Brother Olson has already weighed in on some of the contents of the "Weekend Edition," the edition formerly known as Friday's paper. So what else is in the Sun today? Let's start with what's not. Say, didn't the House and Senate authorize the payment of $5.5 billion to the city? You wouldn't know by reading the Sun, the paper promising priority coverage of the city. (Interestingly, Long Island's Newsday, whose coverage of the city is secondary if not tertiary, covers the story.)

How, then, does the Sun deploy its considerable resources? Well, by assigning Rachel Donadio, she of perfect couch fame, to pen a Hilton Kramer-worthy piece on Susan Sontag. An accompanying article - bearing a byline though not attribution - covers much the same ground, denouncing in the most facile manner possible the Iranian play brought out at Lincoln Center where Donadio spied Sontag.

The hysterical attacks don't limit themselves to Sontag and the theatrical stagings at Lincoln Center. On the "opinions" page Andrew Sullivan, aggrieved ex, has a go at The New York Times. The distance between the Sun's contents and actual news has always been spacious, but the paper is now little more than a vehicle for personal grievance - and even that is presented poorly.

As is often the case, cheese supplements whine. Jack Newfield and Wallace Matthews play at being straight-shooting remnants of the tougher times of yore. Yawn. I can almost imagine the twosome nipping out at lunch with Seth Lipsky to price Fedoras. Hiring these two tired hacks is how Seth and Ira Stoll - both non-natives of the city, I believe - do local color.

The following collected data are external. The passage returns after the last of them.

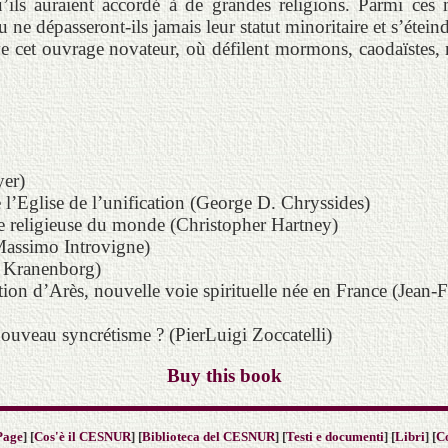
ls auraient accordé à de grandes religions. Parmi ces m
 dépasseront-ils jamais leur statut minoritaire et s’éteind
ve cet ouvrage novateur, où défilent mormons, caodaïstes,
yer)
l’Eglise de l’unification (George D. Chryssides)
vie religieuse du monde (Christopher Hartney)
(Massimo Introvigne)
r Kranenborg)
ation d’Arès, nouvelle voie spirituelle née en France (Jean
nouveau syncrétisme ? (PierLuigi Zoccatelli)
Buy this book
Page
] [
Cos'è il CESNUR
] [
Biblioteca del CESNUR
] [
Testi e documenti
] [
Libri
] [
C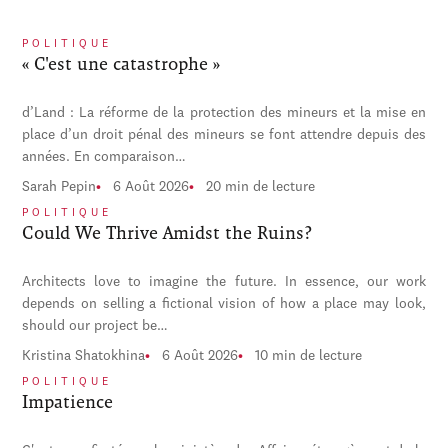
POLITIQUE
« C'est une catastrophe »
d’Land : La réforme de la protection des mineurs et la mise en
place d’un droit pénal des mineurs se font attendre depuis des
années. En comparaison…
Sarah Pepin
6 Août 2026
20 min de lecture
POLITIQUE
Could We Thrive Amidst the Ruins?
Architects love to imagine the future. In essence, our work
depends on selling a fictional vision of how a place may look,
should our project be…
Kristina Shatokhina
6 Août 2026
10 min de lecture
POLITIQUE
Impatience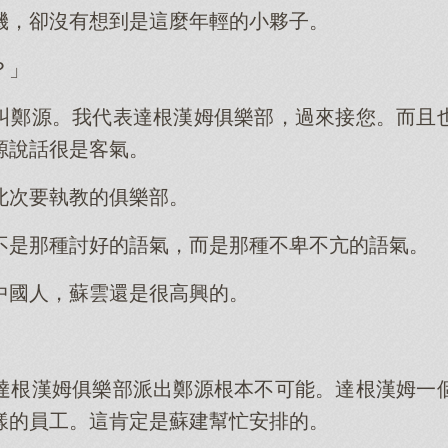
機，卻沒有想到是這麼年輕的小夥子。
？」
叫鄭源。我代表達根漢姆俱樂部，過來接您。而且
源說話很是客氣。
此次要執教的俱樂部。
不是那種討好的語氣，而是那種不卑不亢的語氣。
中國人，蘇雲還是很高興的。
達根漢姆俱樂部派出鄭源根本不可能。達根漢姆一
樣的員工。這肯定是蘇建幫忙安排的。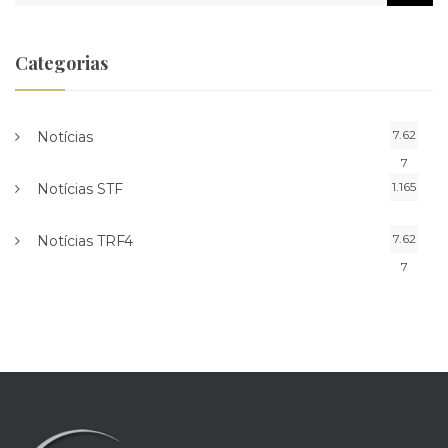
Categorias
7.62
Notícias
7
1.165
Notícias STF
7.62
Notícias TRF4
7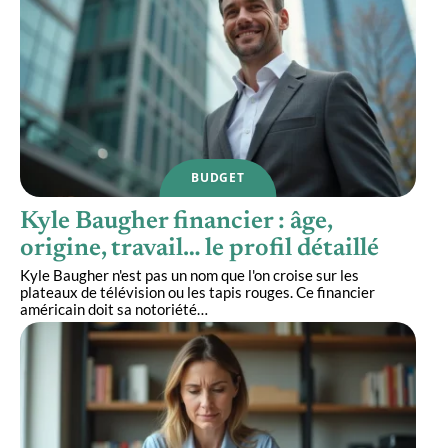
BUDGET
Kyle Baugher financier : âge,
origine, travail… le profil détaillé
Kyle Baugher n'est pas un nom que l'on croise sur les
plateaux de télévision ou les tapis rouges. Ce financier
américain doit sa notoriété
…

We here at Like Father Like Sun have always marveled at how Seth and Ira are so masterful in reducing New York to two (just barely) dimensions rendered solely in shades of gray. It's as if people there did nothing more than stand around discussing the innumerable merits of charter schools and denouncing Red China. There's obviously no life in the Sun's editorial offices (an automated relay and amplification station for the steady feed of lunacy originating with the Manhattan Institute), but surely there's at least a small measure to be found outside.
 
As Grady has pointed out below, the New York Sun’s courtship of Jack Newfield appears to have led to marriage. He rejoins his fellow NY Post castaway Wallace Matthews on the Sun’s front page. With these two recent hires, as well as the recent hiring of Stuart Marques from the Daily News and today’s editorial page appearance by Andrew Sullivan, the Sun appears to be forging a brave new path in employment policy. We would humbly suggest three more additions to the Sun’s roster.

I have to say that though I am often critical of the Sun, today’s issue brought two very welcome sights; the byline of one James Bowman, and an incredible photo of Susan Sontag in which she looks like a dissipated Howard Stern. Also, I enjoyed David Blum’s television column. In his latest of several attacks on Connie Chung’s new show, he writes, “I keep thinking it’s headed for the kind of mythic status that certain TV failures have, like ‘The Wilton North Report’ on Fox or even ‘Moose Murders’ on Broadway.” Dave – if ‘Moose Murders’ was on Broadway, how exactly is it in a league with “certain TV failures”? Anyway, you remain the best TV columnist ever, maybe even the worst!
 
One of our most regrettable practices as a society is our heartless disposal of the elderly. Some seniors meet their ends alone, forgotten in unheated apartments subsisting on Alpo and the kindness of Meals on Wheels. Jack Newfield finds himself in the pages of the New York Sun. Whatever the outward differences, their stations are equally grim, and they are to be pitied equally.

More later...

Wednesday, July 17, 2002
 
10 DAYS AGO IN THE NEW YORK SUN:

Ten days ago, the Sun did not put out an issue. They don't work or publish weekends.


Tuesday, July 16, 2002
 
100 DAYS AGO IN THE NEW YORK SUN:

One hundred days ago, the Sun still had not put out a single issue.


Monday, July 15, 2002
 
100 DAYS AGO IN THE NEW YORK SUN:

One hundred days ago, the Sun had not yet published an issue.